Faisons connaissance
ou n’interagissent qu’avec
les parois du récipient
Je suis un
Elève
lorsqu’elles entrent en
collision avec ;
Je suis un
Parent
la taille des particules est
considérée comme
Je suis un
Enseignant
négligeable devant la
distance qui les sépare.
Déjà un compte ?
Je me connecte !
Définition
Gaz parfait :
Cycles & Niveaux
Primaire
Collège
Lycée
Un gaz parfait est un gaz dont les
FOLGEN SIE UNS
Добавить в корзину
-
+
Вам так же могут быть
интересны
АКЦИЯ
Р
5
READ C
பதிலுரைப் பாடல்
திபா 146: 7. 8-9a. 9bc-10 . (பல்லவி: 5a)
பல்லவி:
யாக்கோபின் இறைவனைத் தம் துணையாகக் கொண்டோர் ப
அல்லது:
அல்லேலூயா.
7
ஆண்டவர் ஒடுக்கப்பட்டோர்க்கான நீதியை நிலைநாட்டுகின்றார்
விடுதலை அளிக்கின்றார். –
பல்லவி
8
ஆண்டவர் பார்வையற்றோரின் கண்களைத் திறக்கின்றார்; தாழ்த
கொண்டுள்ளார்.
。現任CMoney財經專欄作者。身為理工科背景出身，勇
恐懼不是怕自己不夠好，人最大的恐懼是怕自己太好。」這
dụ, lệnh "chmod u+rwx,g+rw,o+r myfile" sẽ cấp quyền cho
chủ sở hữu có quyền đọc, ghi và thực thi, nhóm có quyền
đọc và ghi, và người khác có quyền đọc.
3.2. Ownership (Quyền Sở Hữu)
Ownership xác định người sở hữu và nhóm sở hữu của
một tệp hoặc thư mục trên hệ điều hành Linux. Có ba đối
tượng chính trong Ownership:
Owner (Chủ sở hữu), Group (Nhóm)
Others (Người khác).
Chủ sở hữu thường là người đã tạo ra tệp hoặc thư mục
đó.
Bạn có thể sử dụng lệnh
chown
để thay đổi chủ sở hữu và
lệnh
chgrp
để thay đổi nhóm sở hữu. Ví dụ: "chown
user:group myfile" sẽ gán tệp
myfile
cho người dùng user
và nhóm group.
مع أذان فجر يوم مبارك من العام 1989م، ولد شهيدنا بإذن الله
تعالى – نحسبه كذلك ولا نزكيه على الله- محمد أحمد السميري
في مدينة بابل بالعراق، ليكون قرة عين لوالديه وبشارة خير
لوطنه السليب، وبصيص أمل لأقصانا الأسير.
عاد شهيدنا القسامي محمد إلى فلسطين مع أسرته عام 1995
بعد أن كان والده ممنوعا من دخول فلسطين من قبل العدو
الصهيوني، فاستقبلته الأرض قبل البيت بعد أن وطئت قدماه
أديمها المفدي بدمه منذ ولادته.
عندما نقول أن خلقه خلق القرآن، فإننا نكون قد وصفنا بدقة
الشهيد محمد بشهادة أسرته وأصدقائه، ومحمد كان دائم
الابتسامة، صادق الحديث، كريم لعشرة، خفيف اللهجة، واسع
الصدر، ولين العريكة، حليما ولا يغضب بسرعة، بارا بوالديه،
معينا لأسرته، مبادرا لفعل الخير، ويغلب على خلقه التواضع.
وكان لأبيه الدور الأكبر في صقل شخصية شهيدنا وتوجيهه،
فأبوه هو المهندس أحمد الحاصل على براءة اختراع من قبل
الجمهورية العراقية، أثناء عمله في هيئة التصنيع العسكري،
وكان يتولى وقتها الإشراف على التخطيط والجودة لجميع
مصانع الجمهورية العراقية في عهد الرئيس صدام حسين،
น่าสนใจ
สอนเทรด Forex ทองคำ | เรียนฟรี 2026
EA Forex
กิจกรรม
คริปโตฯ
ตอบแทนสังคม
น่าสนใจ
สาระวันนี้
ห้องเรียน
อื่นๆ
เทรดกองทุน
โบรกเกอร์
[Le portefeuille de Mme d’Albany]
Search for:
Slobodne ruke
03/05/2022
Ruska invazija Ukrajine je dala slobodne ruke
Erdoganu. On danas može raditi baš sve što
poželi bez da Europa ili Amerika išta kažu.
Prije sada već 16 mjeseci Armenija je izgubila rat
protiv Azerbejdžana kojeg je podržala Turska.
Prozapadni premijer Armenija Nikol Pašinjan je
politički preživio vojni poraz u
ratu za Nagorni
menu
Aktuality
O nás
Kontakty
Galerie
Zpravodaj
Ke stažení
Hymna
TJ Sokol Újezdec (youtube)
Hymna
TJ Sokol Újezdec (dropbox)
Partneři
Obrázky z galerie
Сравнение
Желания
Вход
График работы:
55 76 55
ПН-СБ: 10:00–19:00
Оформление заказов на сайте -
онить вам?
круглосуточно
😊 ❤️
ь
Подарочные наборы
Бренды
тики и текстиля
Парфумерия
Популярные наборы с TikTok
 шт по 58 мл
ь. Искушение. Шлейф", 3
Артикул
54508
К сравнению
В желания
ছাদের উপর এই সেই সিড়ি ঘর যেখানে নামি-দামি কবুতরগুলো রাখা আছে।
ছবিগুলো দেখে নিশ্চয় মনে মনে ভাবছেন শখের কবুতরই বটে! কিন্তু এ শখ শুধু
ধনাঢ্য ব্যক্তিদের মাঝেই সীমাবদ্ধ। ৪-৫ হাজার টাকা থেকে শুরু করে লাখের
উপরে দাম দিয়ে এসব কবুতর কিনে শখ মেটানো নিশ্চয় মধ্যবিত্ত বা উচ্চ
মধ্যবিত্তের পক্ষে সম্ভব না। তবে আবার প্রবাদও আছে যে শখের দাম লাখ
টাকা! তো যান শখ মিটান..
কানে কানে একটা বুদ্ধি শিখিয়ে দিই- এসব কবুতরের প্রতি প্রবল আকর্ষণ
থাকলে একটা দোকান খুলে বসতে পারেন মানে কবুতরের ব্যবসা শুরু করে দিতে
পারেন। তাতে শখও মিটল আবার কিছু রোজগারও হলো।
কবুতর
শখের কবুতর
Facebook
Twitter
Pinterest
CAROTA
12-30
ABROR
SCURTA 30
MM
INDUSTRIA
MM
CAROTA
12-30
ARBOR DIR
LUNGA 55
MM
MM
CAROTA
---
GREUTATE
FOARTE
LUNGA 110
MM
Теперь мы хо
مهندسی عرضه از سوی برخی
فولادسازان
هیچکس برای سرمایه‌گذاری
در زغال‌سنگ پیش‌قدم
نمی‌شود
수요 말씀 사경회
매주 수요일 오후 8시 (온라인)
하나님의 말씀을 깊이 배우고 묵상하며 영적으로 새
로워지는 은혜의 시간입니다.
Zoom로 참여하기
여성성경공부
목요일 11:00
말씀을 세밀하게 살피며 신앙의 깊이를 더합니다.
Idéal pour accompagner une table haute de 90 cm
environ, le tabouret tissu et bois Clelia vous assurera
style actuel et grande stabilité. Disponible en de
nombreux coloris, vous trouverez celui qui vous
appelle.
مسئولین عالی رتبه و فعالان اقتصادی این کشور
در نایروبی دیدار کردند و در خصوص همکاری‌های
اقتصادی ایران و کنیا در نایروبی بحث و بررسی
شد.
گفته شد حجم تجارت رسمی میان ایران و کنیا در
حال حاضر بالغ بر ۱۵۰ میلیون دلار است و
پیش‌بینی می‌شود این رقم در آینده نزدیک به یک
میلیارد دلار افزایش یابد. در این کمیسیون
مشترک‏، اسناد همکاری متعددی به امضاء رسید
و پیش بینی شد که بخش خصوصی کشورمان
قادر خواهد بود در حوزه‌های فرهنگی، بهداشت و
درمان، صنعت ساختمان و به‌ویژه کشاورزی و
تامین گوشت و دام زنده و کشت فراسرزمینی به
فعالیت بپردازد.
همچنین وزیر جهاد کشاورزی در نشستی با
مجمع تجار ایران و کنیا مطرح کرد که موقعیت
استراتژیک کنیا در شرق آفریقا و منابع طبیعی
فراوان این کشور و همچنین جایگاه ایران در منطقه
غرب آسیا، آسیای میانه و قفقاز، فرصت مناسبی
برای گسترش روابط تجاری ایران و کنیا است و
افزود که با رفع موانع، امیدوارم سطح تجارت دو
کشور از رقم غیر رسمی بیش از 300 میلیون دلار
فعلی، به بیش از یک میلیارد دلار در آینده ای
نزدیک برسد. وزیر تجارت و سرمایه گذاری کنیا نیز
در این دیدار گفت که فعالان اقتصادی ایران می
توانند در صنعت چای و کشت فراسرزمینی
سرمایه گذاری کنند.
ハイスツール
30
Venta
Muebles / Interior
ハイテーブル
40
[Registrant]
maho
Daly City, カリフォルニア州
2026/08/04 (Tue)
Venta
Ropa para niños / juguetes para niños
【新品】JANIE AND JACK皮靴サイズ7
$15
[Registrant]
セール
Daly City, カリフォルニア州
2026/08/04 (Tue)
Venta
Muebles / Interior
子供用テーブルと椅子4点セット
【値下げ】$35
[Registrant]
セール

##############################

- [Task objective]:
For each line of the listing that holds the word "صنعت", show that line.

- [Expected answer]:
درمان، صنعت ساختمان و به‌ویژه کشاورزی و
توانند در صنعت چای و کشت فراسرزمینی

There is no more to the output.